Netanyahu will then lay a wreath at a memorial ceremony at the Taj Palace Hotel for the victims of the November 2008 attacks on the city, during which Pakistani Islamists killed 166 people and injured hundreds. From there, he will proceed to Mumbai’s Chabad House, which was one of several sites of the 2008 attack.

Moshe Holtzberg, the son of slain Chabad emissaries Rabbi Gavriel and Rivkah Holtzberg, who survived the massacre as a young child, is set to accompany the prime minister to the Chabad House. He will be joined by the family’s nanny, Sandra Samuel, who saved him at the time.

Holtzberg met with Modi during the latter’s visit to Tel Aviv last summer.

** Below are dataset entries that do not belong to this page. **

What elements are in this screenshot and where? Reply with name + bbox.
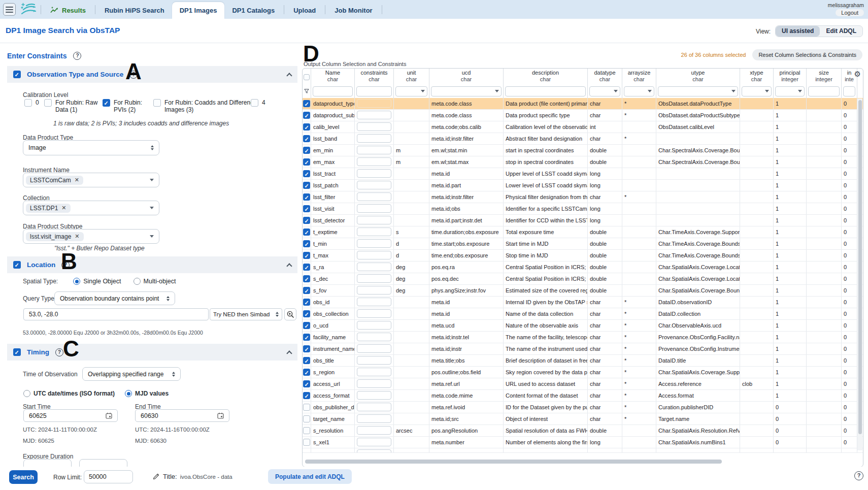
row-checkbox[interactable] — [303, 275, 310, 282]
page-help-icon[interactable]: ? — [854, 471, 863, 480]
section-timing-collapse-icon[interactable] — [286, 350, 292, 356]
table-row-s_xel1[interactable]: s_xel1meta.numberNumber of elements alon… — [303, 437, 863, 448]
filter-input-description[interactable] — [505, 86, 586, 96]
constraint-input[interactable] — [357, 204, 391, 213]
row-checkbox[interactable] — [303, 369, 310, 376]
filter-input-principal[interactable] — [775, 86, 805, 96]
row-checkbox[interactable] — [303, 334, 310, 341]
section-timing-checkbox[interactable] — [13, 348, 21, 356]
populate-adql-button[interactable]: Populate and edit ADQL — [268, 469, 352, 484]
header-name[interactable]: Namechar — [311, 69, 355, 84]
query-type-select[interactable]: Observation boundary contains point — [54, 291, 175, 305]
filter-input-name[interactable] — [313, 86, 353, 96]
row-checkbox[interactable] — [303, 228, 310, 236]
constraint-input[interactable] — [357, 333, 391, 341]
table-row-lsst_tract[interactable]: lsst_tractmeta.idUpper level of LSST coa… — [303, 168, 863, 180]
table-row-obs_collection[interactable]: obs_collectionmeta.idName of the data co… — [303, 308, 863, 320]
section-location-collapse-icon[interactable] — [286, 263, 292, 269]
tab-job-monitor[interactable]: Job Monitor — [327, 2, 380, 19]
constraint-input[interactable] — [357, 227, 391, 236]
header-constraints[interactable]: constraintschar — [355, 69, 394, 84]
table-row-o_ucd[interactable]: o_ucdmeta.ucdNature of the observable ax… — [303, 320, 863, 332]
row-checkbox[interactable] — [303, 112, 310, 119]
row-checkbox[interactable] — [303, 135, 310, 142]
table-row-instrument_name[interactable]: instrument_namemeta.id;instrThe name of … — [303, 343, 863, 355]
table-row-lsst_patch[interactable]: lsst_patchmeta.id.partLower level of LSS… — [303, 180, 863, 191]
filter-input-unit[interactable] — [395, 86, 427, 96]
constraint-input[interactable] — [357, 134, 391, 143]
data-product-subtype-select[interactable]: lsst.visit_image✕ — [23, 229, 159, 244]
constraint-input[interactable] — [357, 426, 391, 435]
section-observation-collapse-icon[interactable] — [286, 73, 292, 78]
header-utype[interactable]: utypechar — [656, 69, 740, 84]
spinner-icon[interactable] — [172, 372, 175, 377]
tab-results[interactable]: Results — [43, 2, 93, 19]
calibration-checkbox[interactable] — [251, 99, 258, 107]
section-observation-checkbox[interactable] — [13, 71, 21, 78]
vertical-scrollbar[interactable] — [857, 99, 862, 450]
chevron-down-icon[interactable] — [150, 207, 154, 209]
section-observation-type[interactable]: Observation Type and Source ? — [7, 66, 297, 83]
radio-multi-object[interactable] — [133, 278, 141, 285]
constraint-input[interactable] — [357, 321, 391, 330]
row-checkbox[interactable] — [303, 264, 310, 271]
constraint-input[interactable] — [357, 344, 391, 353]
header-principal[interactable]: principalinteger — [774, 69, 807, 84]
constraint-input[interactable] — [357, 157, 391, 166]
filter-funnel-icon[interactable] — [304, 88, 309, 94]
constraint-input[interactable] — [357, 379, 391, 388]
constraint-input[interactable] — [357, 438, 391, 446]
row-checkbox[interactable] — [303, 170, 310, 177]
row-checkbox[interactable] — [303, 182, 310, 189]
constraint-input[interactable] — [357, 391, 391, 400]
table-row-obs_id[interactable]: obs_idmeta.idInternal ID given by the Ob… — [303, 297, 863, 308]
data-product-type-select[interactable]: Image — [23, 140, 159, 155]
chevron-down-icon[interactable] — [150, 235, 154, 238]
filter-input-xtype[interactable] — [742, 86, 772, 96]
header-xtype[interactable]: xtypechar — [740, 69, 774, 84]
resolve-search-button[interactable] — [284, 308, 296, 320]
calibration-option-for-rubin-raw-data-1[interactable]: For Rubin: Raw Data (1) — [44, 99, 106, 113]
table-row-em_min[interactable]: em_minmem.wl;stat.minstart in spectral c… — [303, 145, 863, 156]
row-checkbox[interactable] — [303, 100, 310, 107]
constraint-input[interactable] — [357, 298, 391, 306]
radio-single-object[interactable] — [73, 278, 80, 285]
constraint-input[interactable] — [357, 286, 391, 295]
row-checkbox[interactable] — [303, 357, 310, 364]
chip-remove-icon[interactable]: ✕ — [61, 205, 66, 211]
calibration-option-for-rubin-coadds-and-difference-images-3[interactable]: For Rubin: Coadds and Difference Images … — [153, 99, 257, 113]
filter-input-utype[interactable] — [658, 86, 738, 96]
collection-select[interactable]: LSST.DP1✕ — [23, 201, 159, 215]
constraint-input[interactable] — [357, 414, 391, 423]
header-arraysize[interactable]: arraysizechar — [622, 69, 656, 84]
row-checkbox[interactable] — [303, 123, 310, 130]
table-row-t_min[interactable]: t_mindtime.start;obs.exposureStart time … — [303, 238, 863, 250]
row-checkbox[interactable] — [303, 147, 310, 154]
table-row-em_max[interactable]: em_maxmem.wl;stat.maxstop in spectral co… — [303, 156, 863, 168]
row-checkbox[interactable] — [303, 287, 310, 294]
calibration-checkbox[interactable] — [103, 99, 110, 107]
constraint-input[interactable] — [357, 122, 391, 131]
calibration-option-4[interactable]: 4 — [251, 99, 272, 107]
table-row-dataproduct_subtype[interactable]: dataproduct_subtypemeta.code.classData p… — [303, 110, 863, 121]
reset-columns-button[interactable]: Reset Column Selections & Constraints — [752, 49, 862, 60]
row-checkbox[interactable] — [303, 252, 310, 259]
chevron-down-icon[interactable] — [150, 179, 154, 181]
menu-hamburger-icon[interactable] — [3, 3, 16, 16]
table-row-s_region[interactable]: s_regionpos.outline;obs.fieldSky region … — [303, 367, 863, 378]
view-option-ui-assisted[interactable]: UI assisted — [776, 26, 820, 37]
vertical-scrollbar-thumb[interactable] — [858, 100, 862, 434]
table-row-lsst_filter[interactable]: lsst_filtermeta.id;instr.filterPhysical … — [303, 191, 863, 203]
header-ucd[interactable]: ucdchar — [429, 69, 504, 84]
constraint-input[interactable] — [357, 251, 391, 259]
table-options-gear-icon[interactable]: ⚙ — [854, 70, 861, 79]
table-row-access_format[interactable]: access_formatmeta.code.mimeContent forma… — [303, 390, 863, 402]
instrument-name-select[interactable]: LSSTComCam✕ — [23, 173, 159, 187]
table-row-lsst_band[interactable]: lsst_bandmeta.id;instr.filterAbstract fi… — [303, 133, 863, 145]
spinner-icon[interactable] — [151, 145, 154, 150]
view-option-edit-adql[interactable]: Edit ADQL — [820, 26, 862, 37]
exposure-min-input[interactable] — [23, 459, 72, 467]
constraint-input[interactable] — [357, 403, 391, 411]
table-row-s_ra[interactable]: s_radegpos.eq.raCentral Spatial Position… — [303, 262, 863, 273]
select-all-checkbox[interactable] — [304, 74, 310, 80]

On Thursday evening, Netanyahu will attend an event dedicated to Bollywood, India’s famed movie industry. “The Prime Minister will reach out to Bollywood in an exclusive ‘Shalom Bollywood’ event,” Israel’s Embassy in India said in a press release Thursday.

“Bollywood stars have a huge influence in India, and we’re trying to get some of them and some producers to come to the event,” Gilad Cohen, the Foreign Ministry’s deputy director-general for Asia and the Pacific, said this week.

An agreement on joint production in cinema will be signed, he said.

On Friday, the delegation will return to Israel, making it home just in time for Shabbat.

Raphael Ahren contributed to this report.